I have never been frightened of bats. Curiously, I associate this mascot of Halloween with meditation. In 1990, when our daughter was a baby, we stayed in a tiny attic room in Plum Village, France, for a monthlong meditation retreat led by Thich Nhat Hanh. Under the outside eaves of our garret, a small bat slept, hanging upside down. This bat flew out into the dark every night as we returned from meditation and then came home at daybreak to sleep just as we went out for dawn sitting. Our rhythm of meditation and rest was marked by the counterrhythms of a small brown bat.

Bats, the only warmblooded animals that fly, evolved fifty-three million years ago in the Eocene epoch and now account for more than twenty-five percent of all mammals on earth. Long-lived and fiercely dedicated to their young, more than 1,000 species of bats inhabit every continent except Antarctica. From the Greek, the name for bat is chiroptera, or “hand wing.” Birds fly with their arms and bats fly with their hands, seining the air for insects, echolocating their prey, or feeding on fruit and nectar.

Western civilization has long regarded the bat with fear and superstition. Labeled as the vampire of the night that sucks human blood, or as a flying rat that carries rabies, the bat appears throughout folklore as a companion to witches or as the devil incarnate.
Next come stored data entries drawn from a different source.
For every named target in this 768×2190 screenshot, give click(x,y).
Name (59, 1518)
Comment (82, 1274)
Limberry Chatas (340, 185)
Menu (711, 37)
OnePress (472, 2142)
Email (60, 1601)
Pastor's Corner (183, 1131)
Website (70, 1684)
But these small secretive mammals who feed and travel under the cover of darkness are vulnerable because they are unknown.
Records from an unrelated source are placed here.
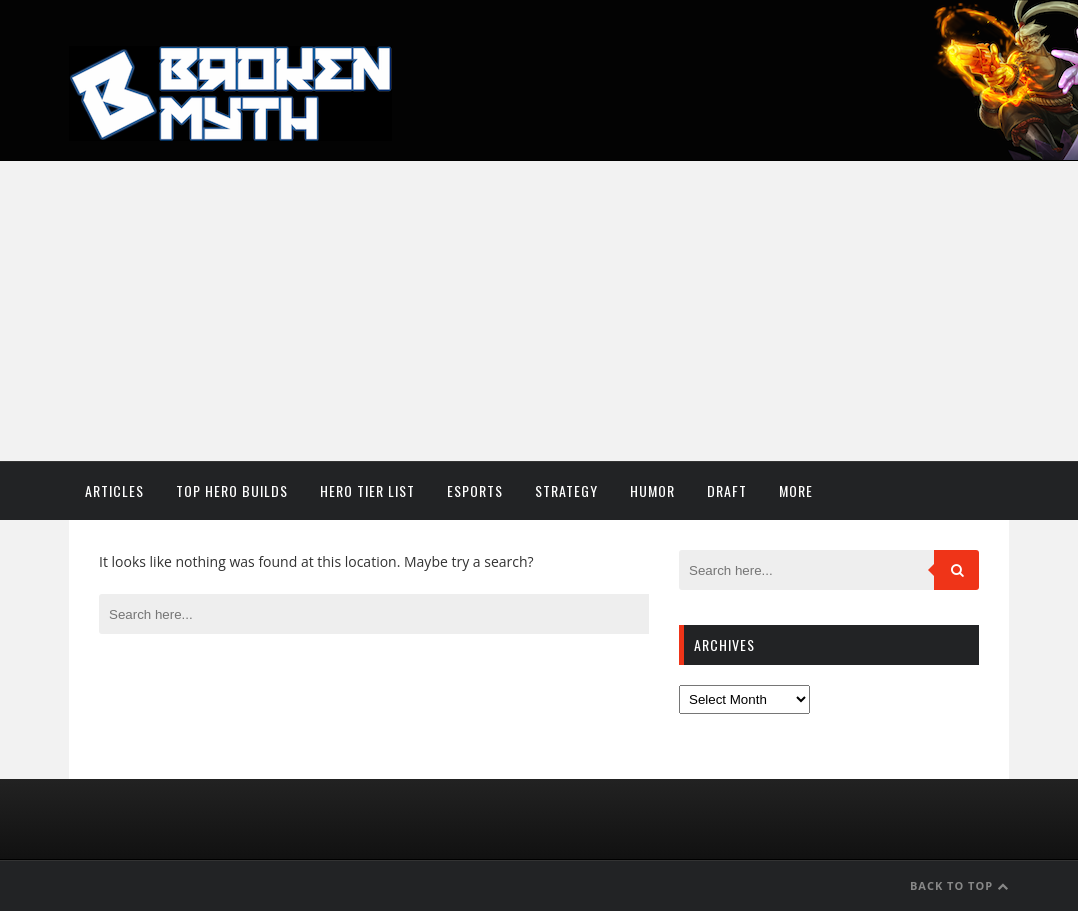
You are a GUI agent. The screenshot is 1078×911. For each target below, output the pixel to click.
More (796, 490)
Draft (727, 490)
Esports (475, 490)
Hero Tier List (367, 490)
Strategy (566, 490)
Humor (652, 490)
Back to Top (959, 885)
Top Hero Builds (232, 490)
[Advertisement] (539, 311)
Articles (114, 490)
Very few of the descriptions of bats are accurate. In fact, bats play an invisible role in the balance of nature, although they themselves are disproportionately endangered mammals, many species threatened with extinction by modern technology, herbicide and pesticide use, or human intervention. Yet the 20 million bats who shelter inside the Bracken Cave near San Antonio, Texas, consume 250 tons of pestiferous insects nightly, and the pollination and productivity of vanilla beans, wild peaches, avocados, bananas, figs, and mangoes depends primarily on healthy and hungry populations of bats.

In India, the flying fox bat is held sacred. A colony of such bats has roosted in a huge banyan tree for decades, pollinating acres of local figs and mangoes on their nightly flights. In Chinese, the words for “bat” and “happiness” sound identical. In ancient Chinese art, wu-fu, a well-known image, is composed of five bats circling shou, a symbol for prosperity. These bats represent the five classical joys of old China—health, wealth, long life, good luck, and abiding tranquility.
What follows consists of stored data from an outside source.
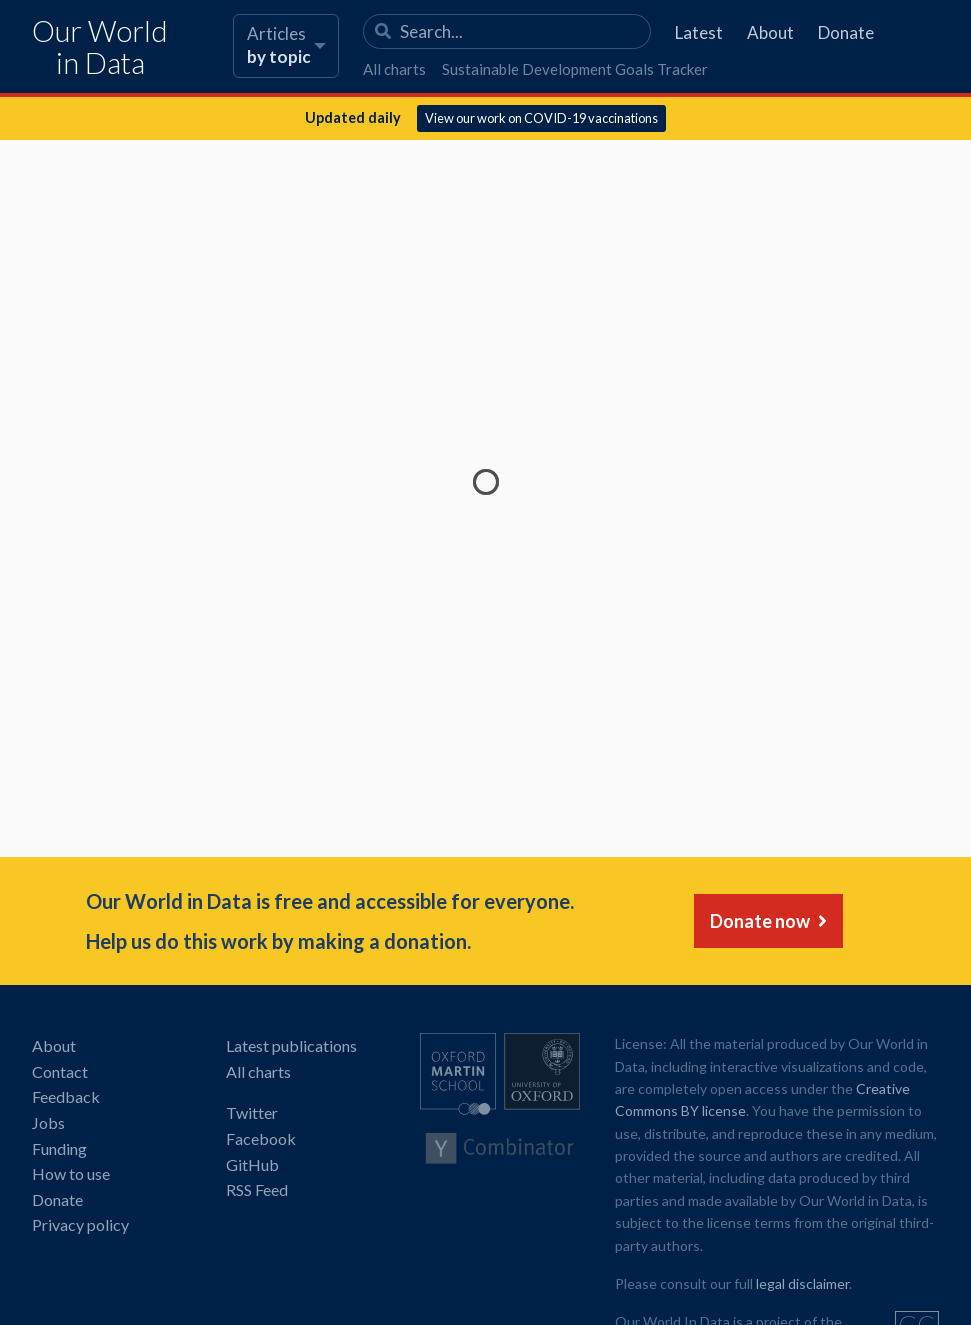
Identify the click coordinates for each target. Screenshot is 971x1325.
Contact (60, 1071)
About (770, 32)
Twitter (252, 1112)
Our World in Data (100, 47)
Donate (846, 32)
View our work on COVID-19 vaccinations (541, 118)
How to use (71, 1173)
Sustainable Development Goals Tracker (575, 69)
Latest (699, 32)
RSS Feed (257, 1189)
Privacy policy (80, 1224)
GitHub (252, 1164)
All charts (394, 69)
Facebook (261, 1138)
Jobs (48, 1122)
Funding (59, 1148)
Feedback (66, 1096)
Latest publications (291, 1045)
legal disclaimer (802, 1283)
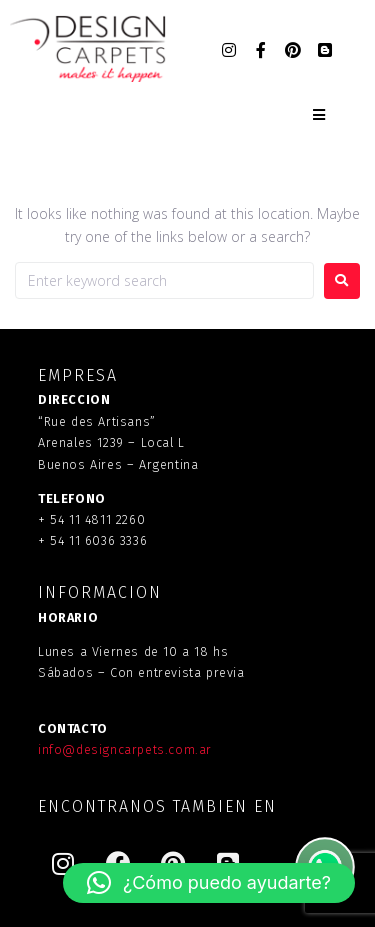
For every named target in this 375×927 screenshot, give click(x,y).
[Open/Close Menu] (319, 115)
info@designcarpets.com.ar (125, 749)
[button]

In Muir Woods National Monument in northern California, a scant three miles from our home, some sixteen species of migratory, colonial, matriarchal, or solitary bats live in the protection of the old-growth forest. In late October, two of my closest friends and colleagues were married in these woods at nightfall. As their quiet vows rose up from the well of darkness, I remembered a favorite passage from the eighth-century Chinese poem widely known as the “Sandokai”:

In the light there is darkness,
don’t take it as darkness;
in the dark there is light,
don’t see it as light.

Far overhead we heard the rustling of a cloud of invisible bats rising out of the shelter of black fire scars, filling the autumn night with ancient joy.